Return the entries that follow exactly, with no images.

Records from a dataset
━━━━━━━━

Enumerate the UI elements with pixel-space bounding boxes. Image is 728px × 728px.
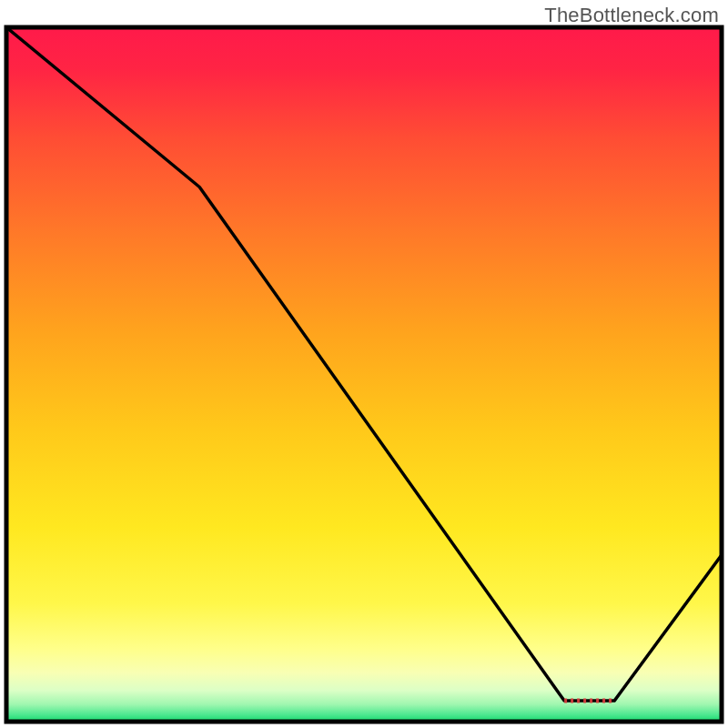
chart-container: TheBottleneck.com	[0, 0, 728, 728]
watermark-label: TheBottleneck.com	[544, 4, 719, 27]
plot-background	[6, 27, 722, 722]
bottleneck-chart	[0, 0, 728, 728]
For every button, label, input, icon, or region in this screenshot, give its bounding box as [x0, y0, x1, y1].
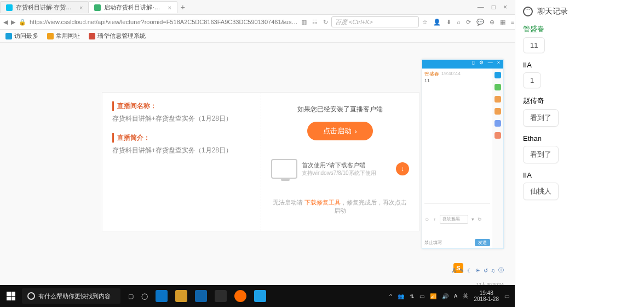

━━━━━━━━

[FINISHED TASK]
Enumerate the UI elements with pixel-space bounding boxes. Image is 728px × 728px.
chart-container: TheBottleneck.com	[0, 0, 728, 728]
watermark-label: TheBottleneck.com	[544, 4, 719, 27]
plot-background	[6, 27, 722, 722]
bottleneck-chart	[0, 0, 728, 728]
For every button, label, input, icon, or region in this screenshot, give its bounding box as [x0, y0, x1, y1].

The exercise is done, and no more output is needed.